ABOUT THIS TASK
Match the string "English" against each line below, and copy every line that matches.

ENTRIES PROVIDED
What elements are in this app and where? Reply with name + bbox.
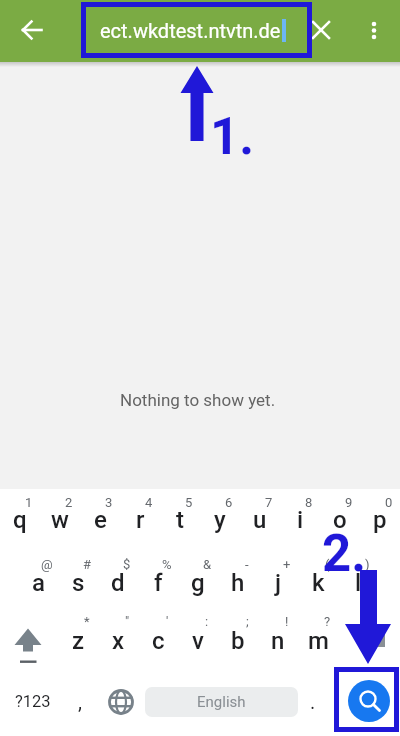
button[interactable]: y [200,488,240,549]
staticText: y [214,506,226,534]
button[interactable]: f [138,549,178,610]
button[interactable] [350,6,398,54]
button[interactable]: , [60,670,100,732]
staticText: 8 [305,495,313,510]
staticText: " [125,614,130,629]
button[interactable]: . [295,670,331,732]
button[interactable] [100,670,144,732]
button[interactable]: u [240,488,280,549]
staticText: x [112,627,125,655]
button[interactable]: k [298,549,338,610]
staticText: 1. [210,107,255,167]
staticText: 6 [225,495,233,510]
staticText: m [308,627,329,655]
staticText: i [297,506,304,534]
button[interactable]: b [218,610,258,670]
button[interactable]: s [58,549,98,610]
button[interactable]: x [98,610,138,670]
staticText: v [192,627,204,655]
button[interactable]: English [145,687,298,717]
staticText: ( [325,557,330,572]
button[interactable]: q [0,488,40,549]
staticText: 3 [105,495,113,510]
staticText: u [253,506,267,534]
staticText: , [78,690,82,713]
staticText: ect.wkdtest.ntvtn.de [100,19,281,42]
staticText: ! [285,614,289,629]
staticText: r [136,506,145,534]
staticText: # [83,557,92,572]
staticText: c [152,627,165,655]
staticText: w [51,506,69,534]
staticText: + [283,557,291,572]
button[interactable]: w [40,488,80,549]
button[interactable] [6,610,56,670]
staticText: 0 [385,495,393,510]
button[interactable]: p [360,488,400,549]
staticText: : [205,614,209,629]
button[interactable] [297,6,345,54]
staticText: 4 [145,495,153,510]
staticText: ; [246,614,249,629]
button[interactable]: o [320,488,360,549]
staticText: l [355,569,362,597]
staticText: $ [123,557,131,572]
button[interactable]: h [218,549,258,610]
staticText: z [72,627,85,655]
staticText: . [310,690,316,713]
staticText: - [245,557,249,572]
staticText: s [72,569,85,597]
staticText: a [32,569,45,597]
staticText: 1 [25,495,33,510]
staticText: h [231,569,245,597]
button[interactable]: ?123 [10,670,56,732]
button[interactable]: g [178,549,218,610]
button[interactable]: r [120,488,160,549]
button[interactable]: t [160,488,200,549]
staticText: ? [324,614,331,629]
button[interactable] [348,680,390,722]
button[interactable] [344,610,394,670]
button[interactable]: j [258,549,298,610]
staticText: English [197,693,246,711]
staticText: 7 [265,495,273,510]
staticText: t [176,506,184,534]
button[interactable]: i [280,488,320,549]
staticText: 9 [345,495,353,510]
button[interactable]: d [98,549,138,610]
button[interactable]: e [80,488,120,549]
button[interactable]: m [298,610,338,670]
staticText: 2 [65,495,73,510]
button[interactable]: ect.wkdtest.ntvtn.de [81,6,305,54]
staticText: @ [41,557,53,572]
staticText: * [84,614,90,629]
staticText: ?123 [15,692,51,711]
staticText: b [231,627,245,655]
staticText: & [203,557,212,572]
staticText: Nothing to show yet. [120,390,276,410]
staticText: j [275,569,282,597]
button[interactable]: c [138,610,178,670]
button[interactable]: z [58,610,98,670]
button[interactable]: v [178,610,218,670]
staticText: k [312,569,325,597]
staticText: f [154,569,163,597]
button[interactable]: a [18,549,58,610]
staticText: % [162,557,172,572]
staticText: o [333,506,347,534]
staticText: ) [365,557,370,572]
staticText: p [373,506,387,534]
staticText: g [191,569,205,597]
staticText: ' [166,614,169,629]
button[interactable] [8,6,56,54]
button[interactable]: l [338,549,378,610]
staticText: 2. [322,524,367,584]
staticText: n [271,627,285,655]
staticText: 5 [185,495,193,510]
staticText: e [94,506,107,534]
staticText: d [111,569,125,597]
button[interactable]: n [258,610,298,670]
staticText: q [13,506,27,534]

SOLUTION TO THIS EXERCISE
button[interactable]: English [145,687,298,717]
staticText: English [197,693,246,711]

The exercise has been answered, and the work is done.